Segment Start: AVAILABLE DATA

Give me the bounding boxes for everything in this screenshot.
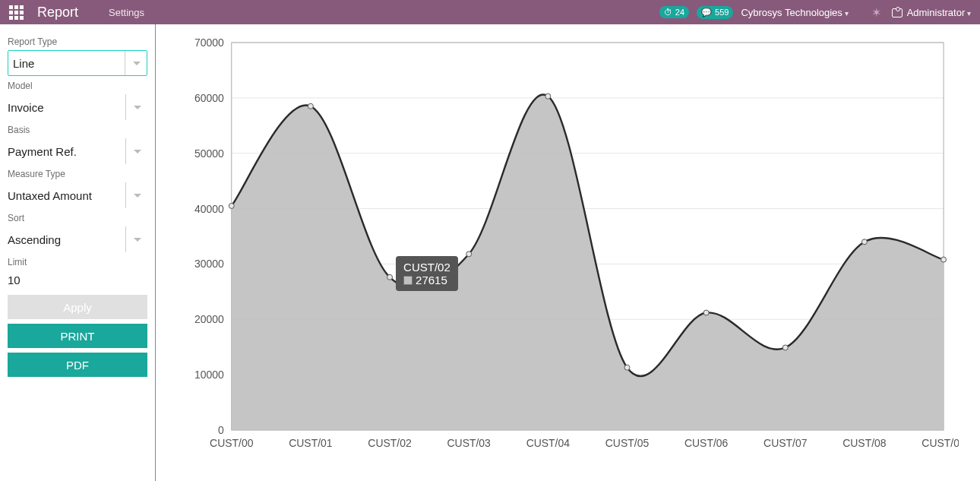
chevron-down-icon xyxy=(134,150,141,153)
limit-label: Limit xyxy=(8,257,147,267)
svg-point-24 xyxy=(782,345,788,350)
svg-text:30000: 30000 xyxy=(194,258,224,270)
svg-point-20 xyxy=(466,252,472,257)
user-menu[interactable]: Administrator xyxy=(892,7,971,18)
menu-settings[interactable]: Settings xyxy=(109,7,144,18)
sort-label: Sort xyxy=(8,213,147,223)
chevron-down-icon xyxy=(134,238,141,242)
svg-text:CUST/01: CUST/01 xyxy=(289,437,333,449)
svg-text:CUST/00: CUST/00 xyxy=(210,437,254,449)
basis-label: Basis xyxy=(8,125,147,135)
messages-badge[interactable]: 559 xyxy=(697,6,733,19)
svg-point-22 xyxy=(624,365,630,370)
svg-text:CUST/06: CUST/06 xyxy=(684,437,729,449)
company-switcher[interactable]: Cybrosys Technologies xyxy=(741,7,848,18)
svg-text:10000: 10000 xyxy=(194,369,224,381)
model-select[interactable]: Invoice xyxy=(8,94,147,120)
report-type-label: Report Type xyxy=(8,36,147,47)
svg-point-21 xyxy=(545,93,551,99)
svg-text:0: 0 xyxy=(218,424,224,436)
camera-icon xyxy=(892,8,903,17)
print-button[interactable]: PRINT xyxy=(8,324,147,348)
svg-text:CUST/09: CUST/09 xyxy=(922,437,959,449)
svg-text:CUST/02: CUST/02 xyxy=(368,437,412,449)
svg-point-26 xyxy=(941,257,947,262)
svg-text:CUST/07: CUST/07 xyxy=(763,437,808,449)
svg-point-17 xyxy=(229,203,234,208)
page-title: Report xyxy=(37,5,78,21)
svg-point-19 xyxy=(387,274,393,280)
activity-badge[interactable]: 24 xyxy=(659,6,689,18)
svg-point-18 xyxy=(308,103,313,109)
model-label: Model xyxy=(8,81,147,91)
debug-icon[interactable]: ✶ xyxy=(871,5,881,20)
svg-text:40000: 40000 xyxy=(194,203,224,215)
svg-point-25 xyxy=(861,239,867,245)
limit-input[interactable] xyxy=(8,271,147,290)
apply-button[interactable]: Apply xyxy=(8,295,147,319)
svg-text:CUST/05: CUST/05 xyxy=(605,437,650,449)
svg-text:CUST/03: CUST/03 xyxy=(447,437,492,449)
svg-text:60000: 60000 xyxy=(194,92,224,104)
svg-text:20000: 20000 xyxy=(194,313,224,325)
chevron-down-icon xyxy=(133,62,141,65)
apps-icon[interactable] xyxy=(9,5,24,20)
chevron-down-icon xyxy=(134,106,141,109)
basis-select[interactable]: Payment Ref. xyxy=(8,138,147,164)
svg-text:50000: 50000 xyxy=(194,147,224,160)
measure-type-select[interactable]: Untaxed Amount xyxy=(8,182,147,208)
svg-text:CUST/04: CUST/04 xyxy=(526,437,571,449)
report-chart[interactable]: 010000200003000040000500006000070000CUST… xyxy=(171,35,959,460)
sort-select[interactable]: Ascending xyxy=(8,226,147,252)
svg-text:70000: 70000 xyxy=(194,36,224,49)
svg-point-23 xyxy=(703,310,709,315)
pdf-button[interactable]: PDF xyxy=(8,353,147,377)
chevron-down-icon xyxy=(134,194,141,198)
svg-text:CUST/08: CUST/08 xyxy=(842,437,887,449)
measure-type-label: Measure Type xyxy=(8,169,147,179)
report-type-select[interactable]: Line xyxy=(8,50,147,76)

Segment End: AVAILABLE DATA

WORK ORDER:
All entries above are to be reproduced exactly, with no pictures.

ANSWER BELOW:
Give me the bounding boxes for everything in this screenshot.
chevron-down-icon xyxy=(134,150,141,153)
limit-label: Limit xyxy=(8,257,147,267)
svg-point-24 xyxy=(782,345,788,350)
svg-text:30000: 30000 xyxy=(194,258,224,270)
svg-point-20 xyxy=(466,252,472,257)
user-menu[interactable]: Administrator xyxy=(892,7,971,18)
menu-settings[interactable]: Settings xyxy=(109,7,144,18)
sort-label: Sort xyxy=(8,213,147,223)
chevron-down-icon xyxy=(134,238,141,242)
svg-text:CUST/01: CUST/01 xyxy=(289,437,333,449)
svg-text:CUST/00: CUST/00 xyxy=(210,437,254,449)
basis-label: Basis xyxy=(8,125,147,135)
messages-badge[interactable]: 559 xyxy=(697,6,733,19)
svg-point-22 xyxy=(624,365,630,370)
svg-text:CUST/06: CUST/06 xyxy=(684,437,729,449)
company-switcher[interactable]: Cybrosys Technologies xyxy=(741,7,848,18)
svg-text:10000: 10000 xyxy=(194,369,224,381)
model-select[interactable]: Invoice xyxy=(8,94,147,120)
report-type-label: Report Type xyxy=(8,36,147,47)
svg-point-21 xyxy=(545,93,551,99)
svg-text:0: 0 xyxy=(218,424,224,436)
camera-icon xyxy=(892,8,903,17)
print-button[interactable]: PRINT xyxy=(8,324,147,348)
svg-text:CUST/09: CUST/09 xyxy=(922,437,959,449)
svg-text:CUST/02: CUST/02 xyxy=(368,437,412,449)
svg-point-26 xyxy=(941,257,947,262)
svg-text:CUST/07: CUST/07 xyxy=(763,437,808,449)
svg-point-17 xyxy=(229,203,234,208)
page-title: Report xyxy=(37,5,78,21)
svg-point-19 xyxy=(387,274,393,280)
activity-badge[interactable]: 24 xyxy=(659,6,689,18)
svg-point-18 xyxy=(308,103,313,109)
model-label: Model xyxy=(8,81,147,91)
debug-icon[interactable]: ✶ xyxy=(871,5,881,20)
svg-text:40000: 40000 xyxy=(194,203,224,215)
svg-point-25 xyxy=(861,239,867,245)
limit-input[interactable] xyxy=(8,271,147,290)
apply-button[interactable]: Apply xyxy=(8,295,147,319)
svg-text:CUST/05: CUST/05 xyxy=(605,437,650,449)
svg-text:CUST/03: CUST/03 xyxy=(447,437,492,449)
svg-text:60000: 60000 xyxy=(194,92,224,104)
svg-text:20000: 20000 xyxy=(194,313,224,325)
chevron-down-icon xyxy=(133,62,141,65)
apps-icon[interactable] xyxy=(9,5,24,20)
chevron-down-icon xyxy=(134,106,141,109)
basis-select[interactable]: Payment Ref. xyxy=(8,138,147,164)
svg-text:50000: 50000 xyxy=(194,147,224,160)
measure-type-select[interactable]: Untaxed Amount xyxy=(8,182,147,208)
svg-text:CUST/04: CUST/04 xyxy=(526,437,571,449)
report-chart[interactable]: 010000200003000040000500006000070000CUST… xyxy=(171,35,959,460)
sort-select[interactable]: Ascending xyxy=(8,226,147,252)
svg-text:70000: 70000 xyxy=(194,36,224,49)
svg-point-23 xyxy=(703,310,709,315)
pdf-button[interactable]: PDF xyxy=(8,353,147,377)
chevron-down-icon xyxy=(134,194,141,198)
svg-text:CUST/08: CUST/08 xyxy=(842,437,887,449)
measure-type-label: Measure Type xyxy=(8,169,147,179)
report-type-select[interactable]: Line xyxy=(8,50,147,76)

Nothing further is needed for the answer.